As a mom of an adult child, I try not to worry, try being the operative word here. Some days are easier than others to trust that God's plan is in charge of every situation. Otherwise, worry becomes a condition that consumes my normal cheerful self.
My daughter does freelance work, so when her industry is in a slump, her opportunities to find work are limited. Her expertise is in publishing, and every time I read about a magazine's closing, I know that means even greater competition for very few openings. So I worry, and it doesn't help her or make me feel happy or at peace.
It's time to battle the "empty net syndrome." The fish aren't biting. The net is empty. What will she do? I go to work with my Bible to find a solution to this problem, not just for my daughter but for anyone facing this situation.
Sigh. Sigh again. Finally, I caught my husband's attention. "What's the matter?" he asked. "Well, I've been researching unemployment in the Bible and I'm not really finding very much," I replied.
Giving up his Sunday newspaper- reading ritual, he joined me in my project. As a lawyer, he loves research and is often called upon by other attorneys to do legal research.
We both agreed that the story in the Bible about the disciple Peter, who went out to fish and caught nothing after an entire night of fishing, was a good example of a frustrated attempt to gain with very little result (see Luke 5:111).
Jesus asked Peter to go back out and try again. Without discussing the weather or water currents of the area and the way they affected fishing potential, Jesus asked Peter to cast his net on the right side. Peter did so, but sometimes I wonder if he might have thought he was just being courteous to this stranger. As soon as he dropped his net in, though, he caught more fish than the net could hold. He had to call over some of his partners to help him with the haul.
My husband had found so many great supporting Bible passages from the Old and New Testaments, and I realized what made the difference. My study was focused on lack; his research had centered on abundance, prosperity, and increase. What a difference this perspective made in gaining spiritual altitude, rather than my feeling grounded in the gloomy opposite.
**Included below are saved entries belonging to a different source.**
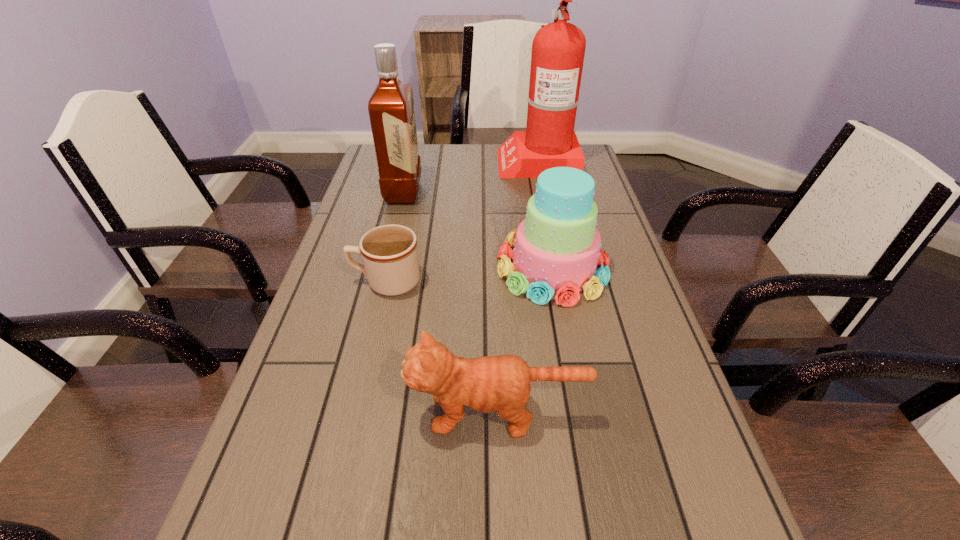 I want to click on the farthest object, so (x=558, y=49).

Locate an element on the screen. The height and width of the screenshot is (540, 960). the tallest object is located at coordinates (558, 49).

What are the coordinates of `the second tallest object` in the screenshot? It's located at (391, 107).

At what (x,y) coordinates should I click in order to perform the action: click on the second farthest object. Please return your answer as a coordinate pair (x, y). This screenshot has height=540, width=960. Looking at the image, I should click on (391, 107).

Locate an element on the screen. The image size is (960, 540). cake is located at coordinates (557, 248).

Locate an element on the screen. The image size is (960, 540). the nearest object is located at coordinates (501, 383).

Locate an element on the screen. The image size is (960, 540). the fourth tallest object is located at coordinates (501, 383).

This screenshot has width=960, height=540. I want to click on mug, so click(389, 252).

The height and width of the screenshot is (540, 960). What are the coordinates of `free region located 0.070m on the front-facing side of the farthest object` in the screenshot? It's located at [x=478, y=161].

Where is `free space located on the front-facing side of the farthest object`? free space located on the front-facing side of the farthest object is located at coordinates (445, 161).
We don't have to surrender to the empty net syndrome. There are fishes galore! And, of course, the end of the story about Peter is that he realized Jesus was not just showing him a way to get more fish, but to turn to God for every need and never doubt the result. He followed Jesus after that and became a "fisher of men."
One of the books I love to use when I research a topic and need a key to the Scriptures is "Science and Health with Key to the Scriptures," by Mary Baker Eddy. She felt that Peter's following Jesus' instruction symbolized the life-transforming effect his teachings had on the disciples. She wrote, "Convinced of the fruitlessness of their toil in the dark and wakened by their Master's voice, they changed their methods, turned away from material things, and cast their net on the right side" (pg. 35).
Can we look forward to our own nets overflowing as we cast them on the side of spiritual reality and not become ensnared into accepting a downward trend to our employment outlook? What is the right side of the boat? The one that looks to God to expect prosperity and abundant opportunities. We can express the qualities of His gifts. You know your unique skills and how they can bless others. Those gifts are qualifications that someone is looking for right now.
My daughter called me up the other day. She does that now and then, just to keep me smiling. "Guess what, mom? An advertising agency just hired me for a project that will last two weeks!" "That's great, Robyn," I said, as if I'd known it all along.
Bring ye all the tithes into the storehouse, that there may be meat in mine house, and prove
me now herewith, saith the Lord of hosts, if I will not open you the windows of heaven, and pour you out a blessing, that there shall not be room enough to receive it.